Exercise instructions:
Starting at the line that holds "bedroom and 1", quote every line through the end of the records, both boundary lines included. Omit the pictures.

Raw data:
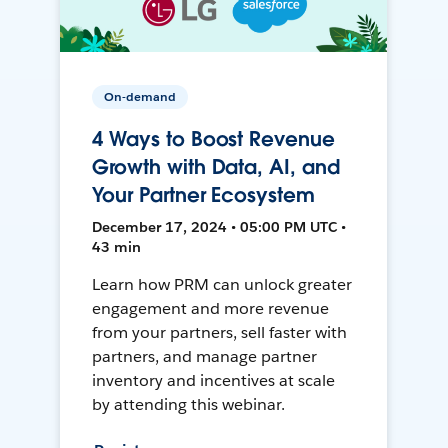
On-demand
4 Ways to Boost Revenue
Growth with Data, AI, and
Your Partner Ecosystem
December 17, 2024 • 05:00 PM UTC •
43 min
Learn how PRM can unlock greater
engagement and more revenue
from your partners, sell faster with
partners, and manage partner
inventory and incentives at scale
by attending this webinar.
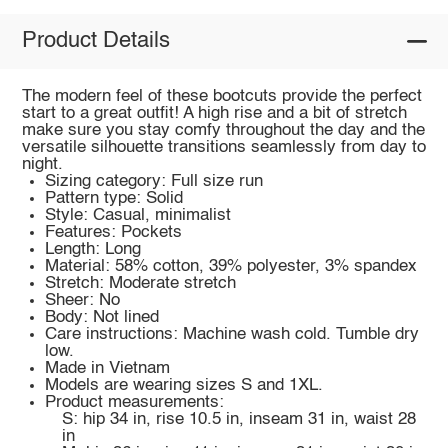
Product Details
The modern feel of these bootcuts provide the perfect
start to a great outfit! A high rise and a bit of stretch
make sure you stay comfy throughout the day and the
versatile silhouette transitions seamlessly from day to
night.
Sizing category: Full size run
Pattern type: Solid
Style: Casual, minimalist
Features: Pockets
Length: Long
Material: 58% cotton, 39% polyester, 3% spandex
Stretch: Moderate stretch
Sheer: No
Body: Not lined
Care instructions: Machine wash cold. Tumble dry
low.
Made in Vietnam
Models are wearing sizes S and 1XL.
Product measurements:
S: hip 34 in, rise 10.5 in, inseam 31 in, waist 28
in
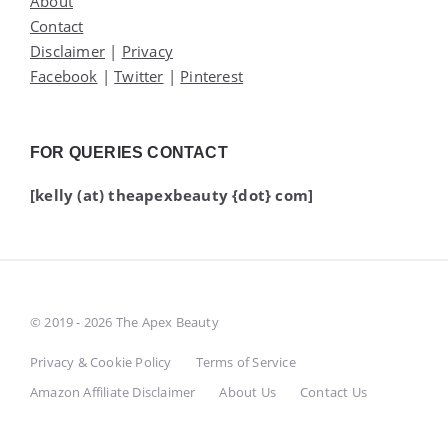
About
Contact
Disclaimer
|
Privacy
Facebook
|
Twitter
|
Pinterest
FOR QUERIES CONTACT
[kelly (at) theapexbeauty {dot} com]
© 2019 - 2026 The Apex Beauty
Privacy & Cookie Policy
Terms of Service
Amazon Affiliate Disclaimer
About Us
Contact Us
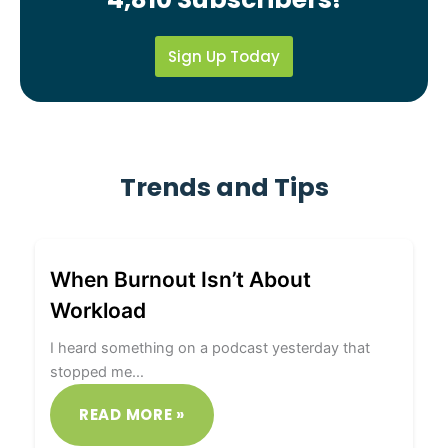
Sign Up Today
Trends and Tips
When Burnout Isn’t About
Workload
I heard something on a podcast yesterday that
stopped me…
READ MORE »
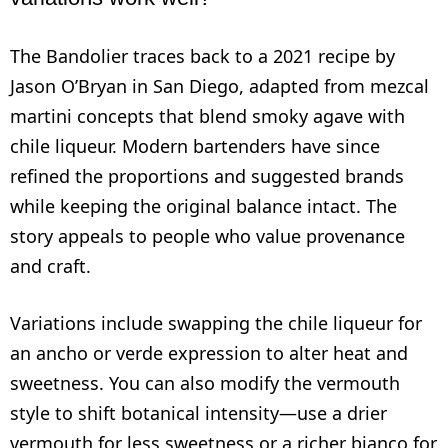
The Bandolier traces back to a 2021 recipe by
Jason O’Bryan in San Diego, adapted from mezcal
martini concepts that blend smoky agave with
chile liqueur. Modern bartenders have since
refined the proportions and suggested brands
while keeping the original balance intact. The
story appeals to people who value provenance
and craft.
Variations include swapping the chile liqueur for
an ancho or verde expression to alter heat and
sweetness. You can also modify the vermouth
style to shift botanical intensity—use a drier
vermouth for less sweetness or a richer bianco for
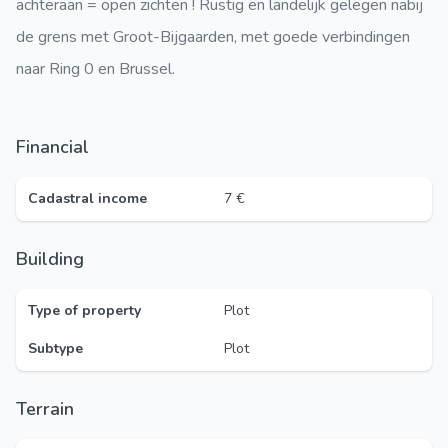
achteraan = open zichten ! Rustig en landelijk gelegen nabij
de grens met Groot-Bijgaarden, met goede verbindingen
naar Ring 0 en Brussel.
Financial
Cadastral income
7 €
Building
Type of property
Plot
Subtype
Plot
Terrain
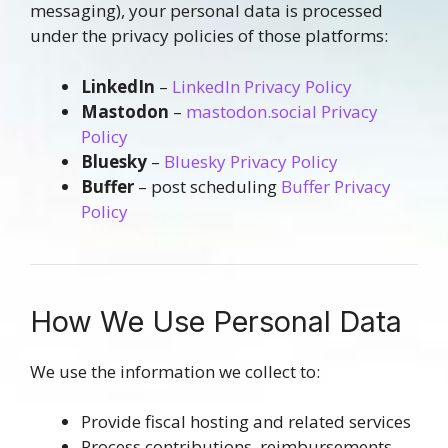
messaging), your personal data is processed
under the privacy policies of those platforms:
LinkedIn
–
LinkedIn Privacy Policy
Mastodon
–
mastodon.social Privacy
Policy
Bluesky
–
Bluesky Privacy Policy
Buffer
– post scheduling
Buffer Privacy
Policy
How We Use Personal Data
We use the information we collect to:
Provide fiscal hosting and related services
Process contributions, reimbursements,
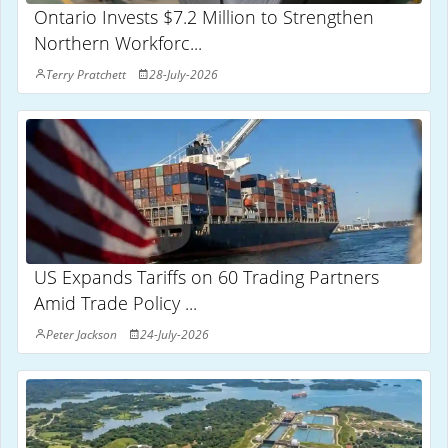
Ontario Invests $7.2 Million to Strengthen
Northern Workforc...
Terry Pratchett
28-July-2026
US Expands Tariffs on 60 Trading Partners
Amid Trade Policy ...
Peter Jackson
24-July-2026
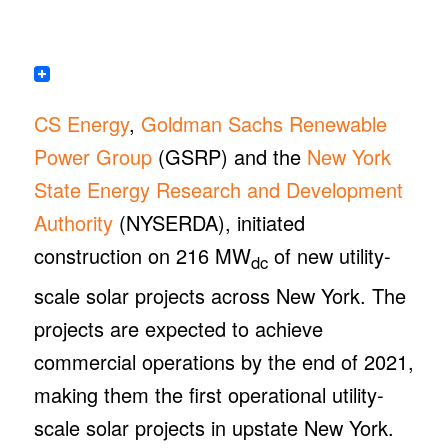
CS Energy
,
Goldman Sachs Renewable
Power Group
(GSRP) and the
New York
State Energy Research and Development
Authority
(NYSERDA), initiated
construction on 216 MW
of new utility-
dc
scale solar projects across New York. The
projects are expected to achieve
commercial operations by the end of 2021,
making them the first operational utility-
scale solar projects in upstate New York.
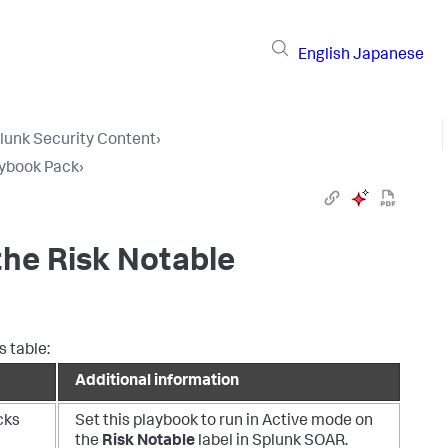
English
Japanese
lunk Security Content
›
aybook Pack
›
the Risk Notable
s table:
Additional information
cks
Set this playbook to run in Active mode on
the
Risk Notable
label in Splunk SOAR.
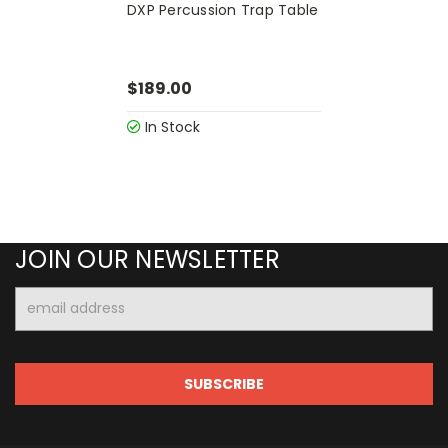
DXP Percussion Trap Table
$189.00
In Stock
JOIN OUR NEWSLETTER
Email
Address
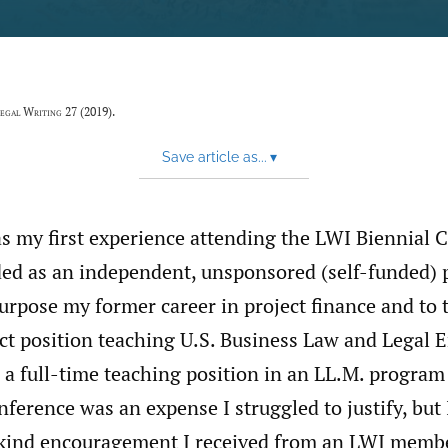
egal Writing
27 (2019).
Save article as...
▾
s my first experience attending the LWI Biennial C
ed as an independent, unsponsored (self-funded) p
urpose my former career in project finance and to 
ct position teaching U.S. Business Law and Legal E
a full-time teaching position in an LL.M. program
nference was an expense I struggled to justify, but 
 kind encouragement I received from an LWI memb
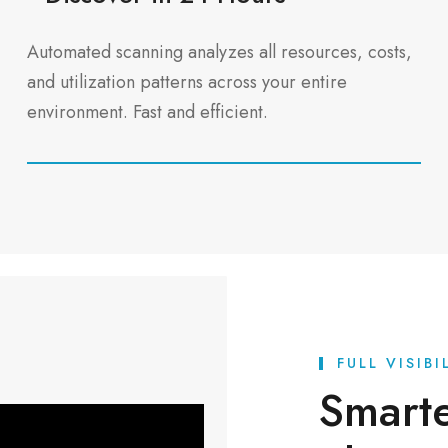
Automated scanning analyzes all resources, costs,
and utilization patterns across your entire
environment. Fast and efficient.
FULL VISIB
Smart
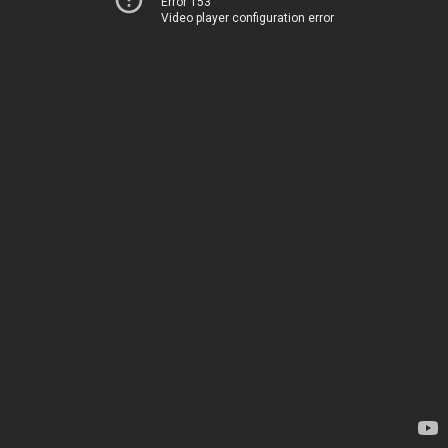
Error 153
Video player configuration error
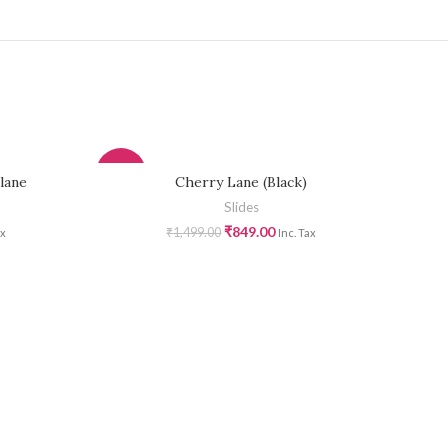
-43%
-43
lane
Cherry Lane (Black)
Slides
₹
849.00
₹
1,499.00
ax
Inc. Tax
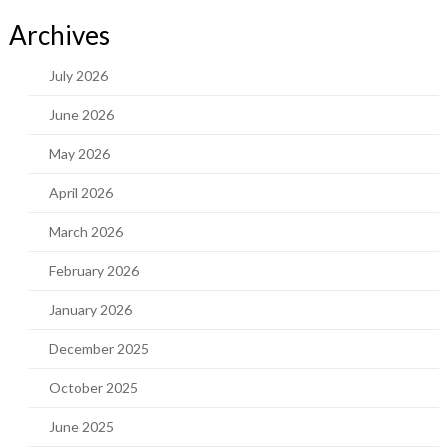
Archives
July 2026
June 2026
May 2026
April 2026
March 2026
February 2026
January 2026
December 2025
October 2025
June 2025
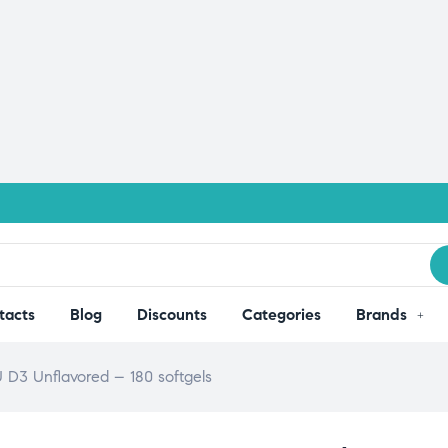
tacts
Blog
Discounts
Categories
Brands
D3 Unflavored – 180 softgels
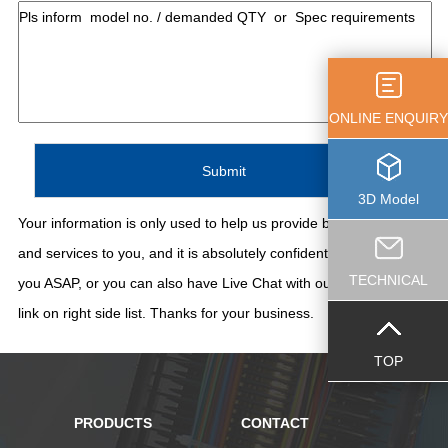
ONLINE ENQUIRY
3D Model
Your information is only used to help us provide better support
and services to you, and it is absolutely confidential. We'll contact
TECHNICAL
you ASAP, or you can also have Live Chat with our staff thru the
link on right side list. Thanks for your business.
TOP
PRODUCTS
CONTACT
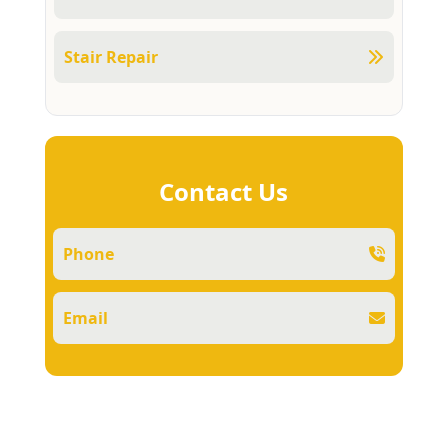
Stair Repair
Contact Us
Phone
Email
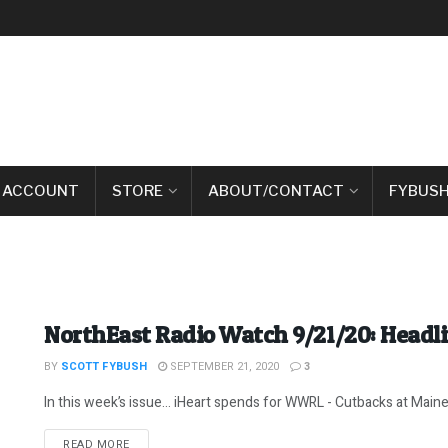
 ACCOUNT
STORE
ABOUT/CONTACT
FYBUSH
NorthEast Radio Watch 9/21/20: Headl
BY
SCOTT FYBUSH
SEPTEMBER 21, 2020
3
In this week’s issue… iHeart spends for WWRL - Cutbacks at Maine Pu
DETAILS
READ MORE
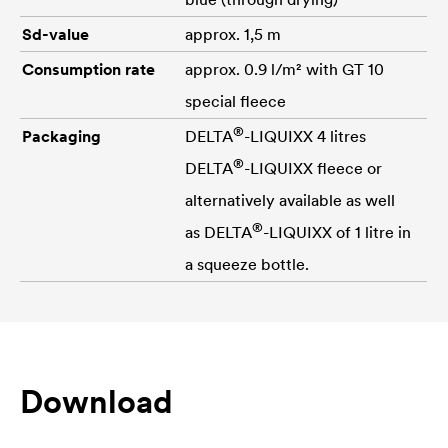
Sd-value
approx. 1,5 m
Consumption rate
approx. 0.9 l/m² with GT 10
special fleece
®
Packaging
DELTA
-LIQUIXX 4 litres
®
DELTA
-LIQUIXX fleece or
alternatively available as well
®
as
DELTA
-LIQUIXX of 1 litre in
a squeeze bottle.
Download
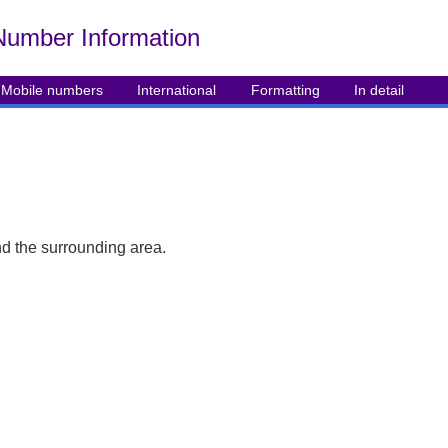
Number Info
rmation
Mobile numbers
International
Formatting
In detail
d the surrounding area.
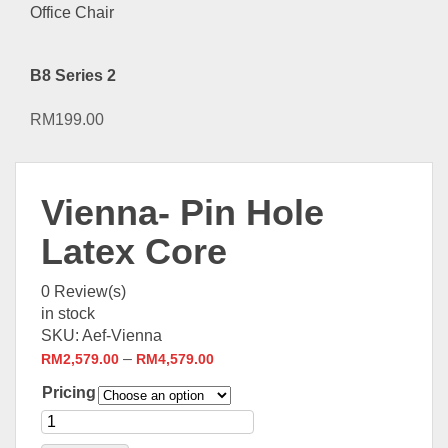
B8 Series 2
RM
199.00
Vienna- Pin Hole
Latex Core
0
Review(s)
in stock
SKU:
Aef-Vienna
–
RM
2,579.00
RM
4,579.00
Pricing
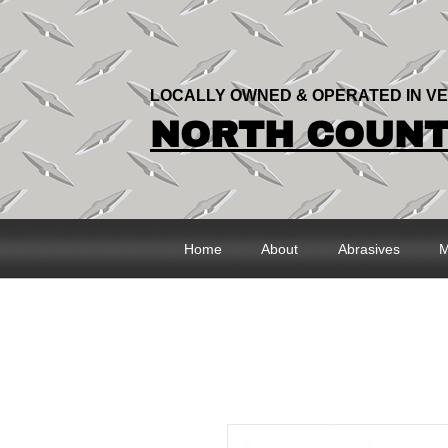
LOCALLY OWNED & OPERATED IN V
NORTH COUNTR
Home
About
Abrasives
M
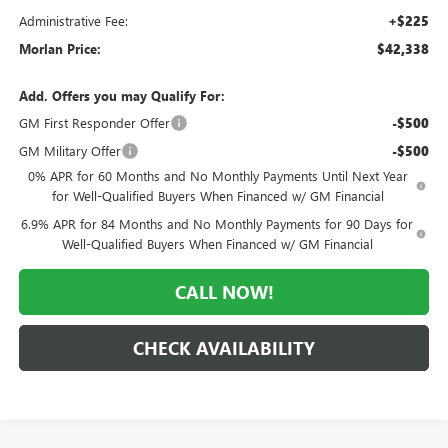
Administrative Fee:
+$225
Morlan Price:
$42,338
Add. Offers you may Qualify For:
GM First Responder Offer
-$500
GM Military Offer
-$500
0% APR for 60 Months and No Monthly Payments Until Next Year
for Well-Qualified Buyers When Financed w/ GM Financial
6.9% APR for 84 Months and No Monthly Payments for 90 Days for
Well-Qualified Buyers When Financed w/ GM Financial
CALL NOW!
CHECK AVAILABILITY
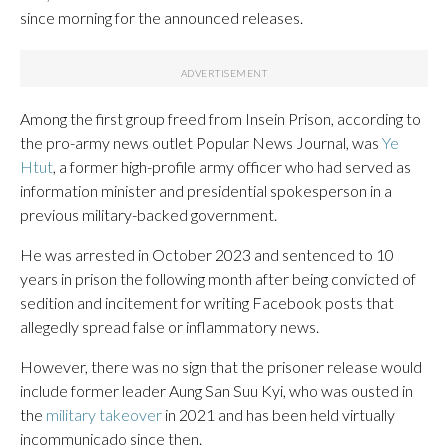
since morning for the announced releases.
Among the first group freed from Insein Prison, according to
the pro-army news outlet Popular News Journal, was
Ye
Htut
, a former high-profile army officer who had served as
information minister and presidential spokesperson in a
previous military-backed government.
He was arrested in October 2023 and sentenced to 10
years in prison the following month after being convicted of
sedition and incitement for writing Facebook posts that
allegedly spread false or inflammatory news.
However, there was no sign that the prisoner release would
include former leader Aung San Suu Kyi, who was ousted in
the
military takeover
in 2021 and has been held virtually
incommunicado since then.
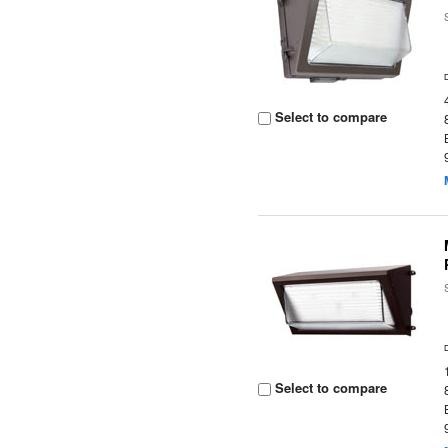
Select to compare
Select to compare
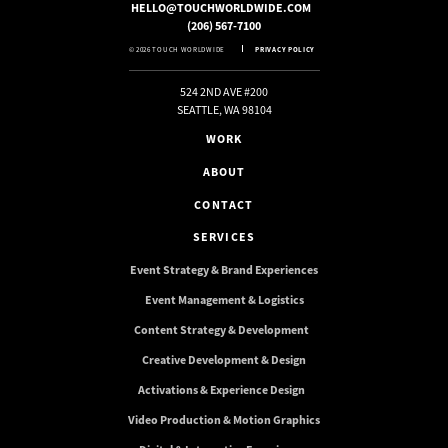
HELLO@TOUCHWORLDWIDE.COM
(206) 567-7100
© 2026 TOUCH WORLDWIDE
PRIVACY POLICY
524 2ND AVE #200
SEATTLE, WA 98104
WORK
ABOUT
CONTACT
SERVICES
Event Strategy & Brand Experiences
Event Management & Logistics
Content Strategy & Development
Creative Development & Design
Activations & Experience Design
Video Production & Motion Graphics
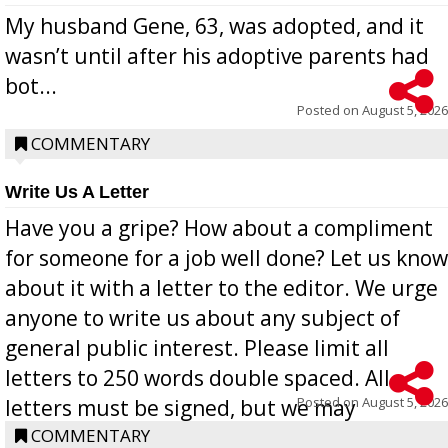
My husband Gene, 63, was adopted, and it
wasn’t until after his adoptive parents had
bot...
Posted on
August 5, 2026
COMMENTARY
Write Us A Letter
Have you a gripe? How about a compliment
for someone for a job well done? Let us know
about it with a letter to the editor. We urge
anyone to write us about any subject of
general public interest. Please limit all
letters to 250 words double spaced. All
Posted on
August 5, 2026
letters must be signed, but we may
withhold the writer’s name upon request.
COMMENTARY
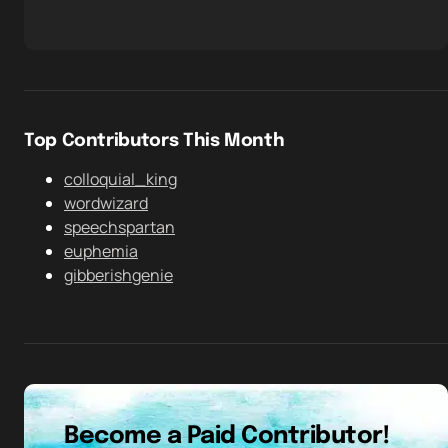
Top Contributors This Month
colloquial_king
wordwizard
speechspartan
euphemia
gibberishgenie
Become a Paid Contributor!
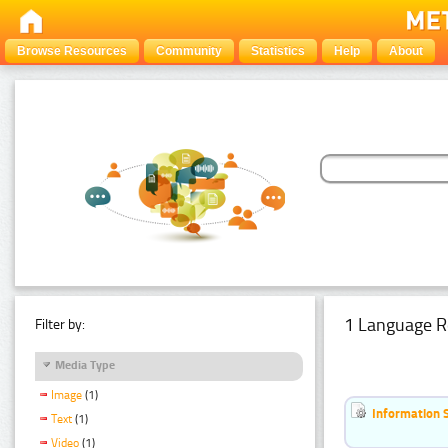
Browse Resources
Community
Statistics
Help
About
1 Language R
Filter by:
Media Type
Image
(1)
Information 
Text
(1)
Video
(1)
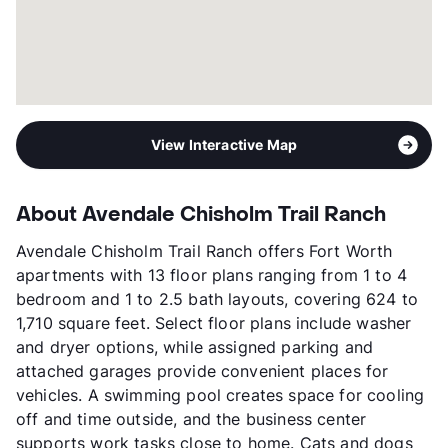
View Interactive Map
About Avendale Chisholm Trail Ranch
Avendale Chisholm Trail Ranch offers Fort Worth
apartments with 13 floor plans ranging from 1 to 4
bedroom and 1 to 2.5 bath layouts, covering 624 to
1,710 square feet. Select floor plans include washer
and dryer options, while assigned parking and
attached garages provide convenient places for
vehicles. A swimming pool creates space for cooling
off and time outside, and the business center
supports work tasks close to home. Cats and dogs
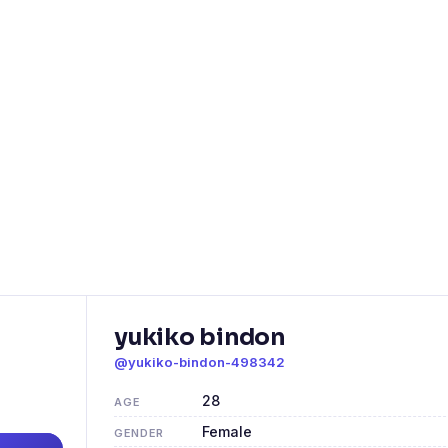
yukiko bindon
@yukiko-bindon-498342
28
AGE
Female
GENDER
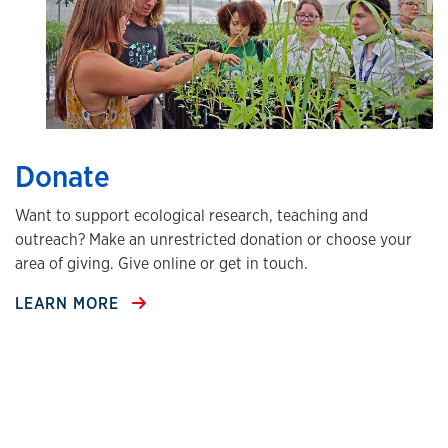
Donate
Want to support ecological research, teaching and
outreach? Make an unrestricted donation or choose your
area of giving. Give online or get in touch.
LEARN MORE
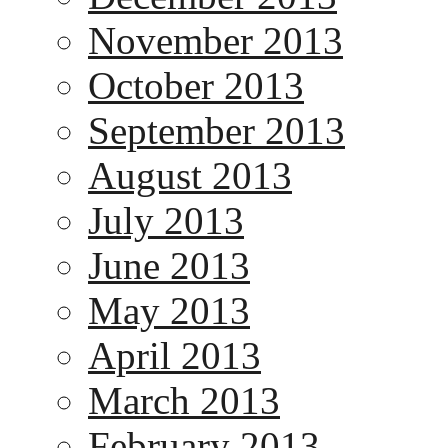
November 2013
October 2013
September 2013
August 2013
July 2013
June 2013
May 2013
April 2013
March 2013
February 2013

Result of the exercise:
bedroom and 1 to 2.5 bath layouts, covering 624 to
1,710 square feet. Select floor plans include washer
and dryer options, while assigned parking and
attached garages provide convenient places for
vehicles. A swimming pool creates space for cooling
off and time outside, and the business center
supports work tasks close to home. Cats and dogs
yukiko bindon
@yukiko-bindon-498342
28
AGE
Female
GENDER
Donate
Want to support ecological research, teaching and
outreach? Make an unrestricted donation or choose your
area of giving. Give online or get in touch.
LEARN MORE
November 2013
October 2013
September 2013
August 2013
July 2013
June 2013
May 2013
April 2013
March 2013
February 2013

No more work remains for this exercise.